Angela Singer reviews A Splinter of Ice at Cambridge Arts Theatre.
Novelists have a splinter of ice in their hearts – spies have a whole icicle. So mused the author Graham Greene.
We see him in this play in 1987 visiting the unfrocked spy Kim Philby. They had both at one point worked for MI6. They haven’t met for 35 years.
Philby had defected to Moscow in 1963, having previously tipped off two other spies, Donald Maclean and Guy Burgess.
They were called 'The Cambridge spies' because all five had all been Cambridge students. Philby, Burgess, John Cairncross and Anthony Blunt were at Trinity. Donald Maclean was at Trinity Hall.
But contrary to popular belief, they were not recruited as students. There wasn’t a Communist Party equivalent of “The milk round” where businesses go headhunting among bright young things.
It was much more subtle than that. Philby saw fascism in Vienna in the early 1930s as it raised its ugly head.
Communism seemed a simple system of fairness: to each according to his ability, from each according to his need. Also it was only the Communists who were going to fight fascism.
Philby’s first wife, Litzi was a young, Austrian Communist and Jewish. He helped her escape to London. Some years later they divorced but they remained friends.
In natural, amusing and understated performances, Oliver Ford Davies as Graham Greene, Stephen Boxer as Kim Philby and Karen Ascoe as Philby’s fourth and last wife, Rufa, a Russian, take us gently through the spy’s fascinating life.
He worked for MI6 but he also worked as a journalist covering the Spanish Civil War as a correspondent for The Times. Curiously, though a Communist for the rest of his days, he was honoured by Franco.
In December 1937, during the Battle of Teruel, a Republican shell hit the car in which he was travelling with three other journalists. One was killed outright, two others died of their injuries.
Philby was the only survivor, suffering a head wound. Franco awarded him the Red Cross of Military Merit.
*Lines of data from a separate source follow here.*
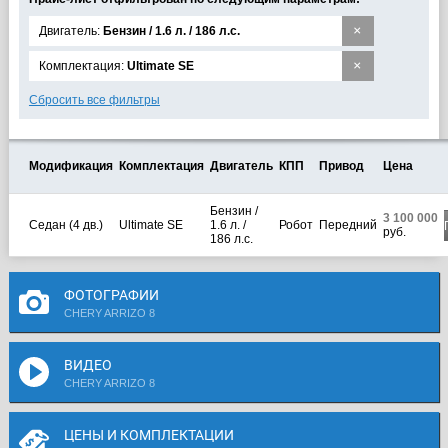
×
Двигатель:
Бензин / 1.6 л. / 186 л.с.
×
Комплектация:
Ultimate SE
Сбросить все фильтры
Модификация
Комплектация
Двигатель
КПП
Привод
Цена
Бензин /
3 100 000
Седан (4 дв.)
Ultimate SE
1.6 л. /
Робот
Передний
руб.
186 л.с.
ФОТОГРАФИИ
CHERY ARRIZO 8
ВИДЕО
CHERY ARRIZO 8
ЦЕНЫ И КОМПЛЕКТАЦИИ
Philby found that useful in getting access to fascist circles.
Spies are an enigma. Mostly what we learn about them comes from other sources but he is reported to have been bitterly disappointed with life in Moscow after he was obliged to live there.
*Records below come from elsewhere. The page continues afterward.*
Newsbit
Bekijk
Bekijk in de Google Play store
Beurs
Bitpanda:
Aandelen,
He still believed in the system but said it was poorly led. He was not able to bring his family with him. He had five children who had lost their mother. Also, it was some years before the Russians gave him anything to do.
In the play, we see Graham Greene invite Philby to return home to Britain – there are things he misses, notably the cricket. He has been forgiven apparently.
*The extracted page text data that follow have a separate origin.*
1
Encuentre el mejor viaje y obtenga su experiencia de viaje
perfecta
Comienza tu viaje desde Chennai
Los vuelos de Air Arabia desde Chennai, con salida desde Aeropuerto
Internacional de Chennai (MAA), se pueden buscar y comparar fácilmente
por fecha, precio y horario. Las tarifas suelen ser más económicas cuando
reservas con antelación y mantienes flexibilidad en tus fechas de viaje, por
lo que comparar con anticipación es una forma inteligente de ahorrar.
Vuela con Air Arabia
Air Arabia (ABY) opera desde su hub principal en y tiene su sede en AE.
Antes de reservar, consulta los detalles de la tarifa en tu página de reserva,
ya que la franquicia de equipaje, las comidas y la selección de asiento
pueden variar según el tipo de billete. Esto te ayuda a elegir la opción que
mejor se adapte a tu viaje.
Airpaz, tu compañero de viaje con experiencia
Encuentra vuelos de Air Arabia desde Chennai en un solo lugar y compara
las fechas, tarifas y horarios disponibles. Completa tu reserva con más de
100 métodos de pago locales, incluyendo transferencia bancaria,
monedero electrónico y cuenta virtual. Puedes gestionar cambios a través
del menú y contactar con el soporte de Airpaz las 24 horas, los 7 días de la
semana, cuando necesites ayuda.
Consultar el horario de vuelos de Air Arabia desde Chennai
But it’s too late. It’s been too long and Philby knows he is dying. He died the following year.
Greene says Philby was lucky in that he didn’t live to see the dissolution of the Soviet Union.
He could keep the illusion that the principles he had devoted his life to and sacrificed so much for could one day become a reality.
A Splinter of Ice can be seen at Cambridge Arts Theatre until Saturday, July 24.